**Records to use:**

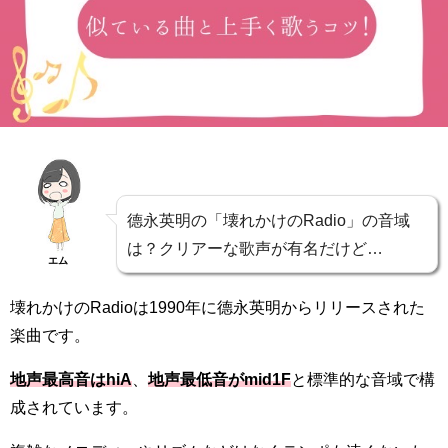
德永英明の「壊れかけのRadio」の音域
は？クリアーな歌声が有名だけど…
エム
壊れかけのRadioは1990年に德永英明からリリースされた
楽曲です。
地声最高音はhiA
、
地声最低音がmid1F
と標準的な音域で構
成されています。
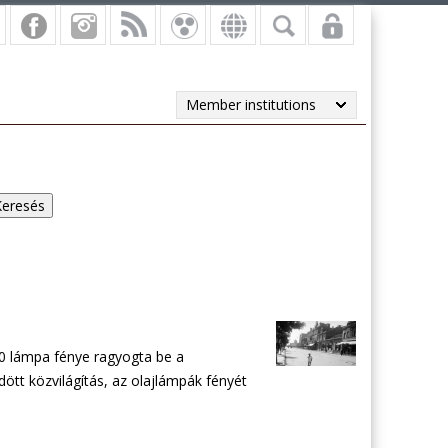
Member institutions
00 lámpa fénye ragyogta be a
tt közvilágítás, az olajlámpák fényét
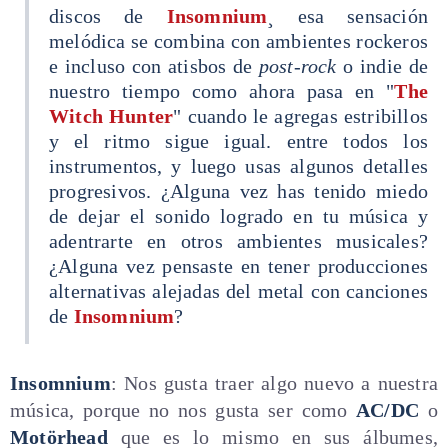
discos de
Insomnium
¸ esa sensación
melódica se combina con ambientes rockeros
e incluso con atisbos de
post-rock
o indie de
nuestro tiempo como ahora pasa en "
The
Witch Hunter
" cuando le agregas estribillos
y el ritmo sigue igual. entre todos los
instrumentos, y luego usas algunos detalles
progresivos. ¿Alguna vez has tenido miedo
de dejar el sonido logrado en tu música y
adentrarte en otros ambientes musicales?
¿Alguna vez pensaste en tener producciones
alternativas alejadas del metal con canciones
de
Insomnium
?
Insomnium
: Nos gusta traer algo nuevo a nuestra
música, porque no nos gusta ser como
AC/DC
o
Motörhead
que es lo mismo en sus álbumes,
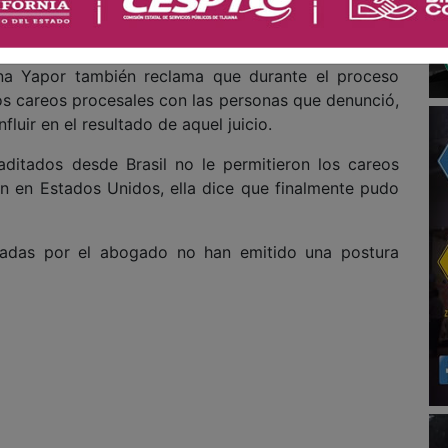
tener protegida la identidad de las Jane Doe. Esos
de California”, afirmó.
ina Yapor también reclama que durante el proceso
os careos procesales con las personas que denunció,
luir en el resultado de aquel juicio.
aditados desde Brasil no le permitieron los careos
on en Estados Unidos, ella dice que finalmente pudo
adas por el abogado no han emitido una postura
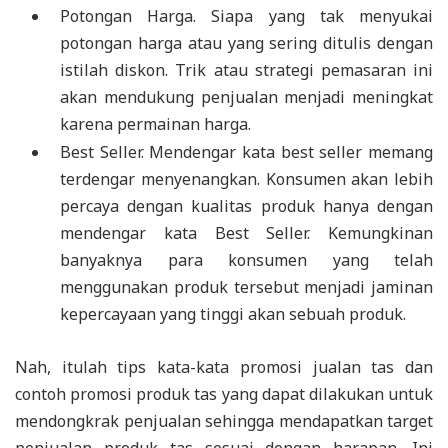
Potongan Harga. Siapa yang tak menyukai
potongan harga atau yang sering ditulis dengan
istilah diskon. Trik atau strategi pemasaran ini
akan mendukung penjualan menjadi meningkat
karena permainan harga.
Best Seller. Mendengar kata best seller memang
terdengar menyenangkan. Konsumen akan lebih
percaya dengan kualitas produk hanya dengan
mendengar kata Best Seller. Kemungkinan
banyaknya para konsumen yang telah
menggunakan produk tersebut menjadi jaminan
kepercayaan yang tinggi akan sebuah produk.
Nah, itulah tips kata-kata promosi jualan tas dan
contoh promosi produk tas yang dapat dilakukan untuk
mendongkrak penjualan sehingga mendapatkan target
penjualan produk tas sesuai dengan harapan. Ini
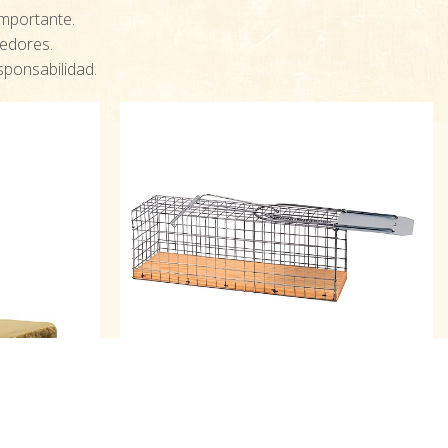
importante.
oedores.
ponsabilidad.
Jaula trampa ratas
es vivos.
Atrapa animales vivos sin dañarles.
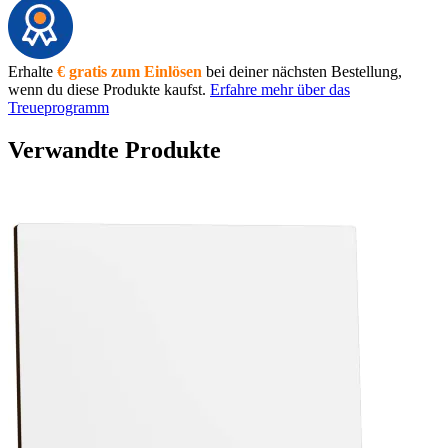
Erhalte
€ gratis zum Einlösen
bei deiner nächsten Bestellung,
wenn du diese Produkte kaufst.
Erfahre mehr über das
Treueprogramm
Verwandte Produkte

**Exercise goal:** Would you please write out the entries in full, exactly as they read, but without pictures?

**Solution for this problem:**
德永英明の「壊れかけのRadio」の音域
は？クリアーな歌声が有名だけど…
エム
壊れかけのRadioは1990年に德永英明からリリースされた
楽曲です。
地声最高音はhiA
、
地声最低音がmid1F
と標準的な音域で構
成されています。
Member institutions
00 lámpa fénye ragyogta be a
tt közvilágítás, az olajlámpák fényét
discos de
Insomnium
¸ esa sensación
melódica se combina con ambientes rockeros
e incluso con atisbos de
post-rock
o indie de
nuestro tiempo como ahora pasa en "
The
Witch Hunter
" cuando le agregas estribillos
y el ritmo sigue igual. entre todos los
instrumentos, y luego usas algunos detalles
progresivos. ¿Alguna vez has tenido miedo
de dejar el sonido logrado en tu música y
adentrarte en otros ambientes musicales?
¿Alguna vez pensaste en tener producciones
alternativas alejadas del metal con canciones
de
Insomnium
?
Insomnium
: Nos gusta traer algo nuevo a nuestra
música, porque no nos gusta ser como
AC/DC
o
Motörhead
que es lo mismo en sus álbumes,
tener protegida la identidad de las Jane Doe. Esos
de California”, afirmó.
ina Yapor también reclama que durante el proceso
os careos procesales con las personas que denunció,
luir en el resultado de aquel juicio.
aditados desde Brasil no le permitieron los careos
on en Estados Unidos, ella dice que finalmente pudo
adas por el abogado no han emitido una postura
Potongan Harga. Siapa yang tak menyukai
potongan harga atau yang sering ditulis dengan
istilah diskon. Trik atau strategi pemasaran ini
akan mendukung penjualan menjadi meningkat
karena permainan harga.
Best Seller. Mendengar kata best seller memang
terdengar menyenangkan. Konsumen akan lebih
percaya dengan kualitas produk hanya dengan
mendengar kata Best Seller. Kemungkinan
banyaknya para konsumen yang telah
menggunakan produk tersebut menjadi jaminan
kepercayaan yang tinggi akan sebuah produk.
Nah, itulah tips kata-kata promosi jualan tas dan
contoh promosi produk tas yang dapat dilakukan untuk
mendongkrak penjualan sehingga mendapatkan target
penjualan produk tas sesuai dengan harapan. Ini
importante.
oedores.
ponsabilidad.
Jaula trampa ratas
es vivos.
Atrapa animales vivos sin dañarles.
Erhalte
€ gratis zum Einlösen
bei deiner nächsten Bestellung,
wenn du diese Produkte kaufst.
Erfahre mehr über das
Treueprogramm
Verwandte Produkte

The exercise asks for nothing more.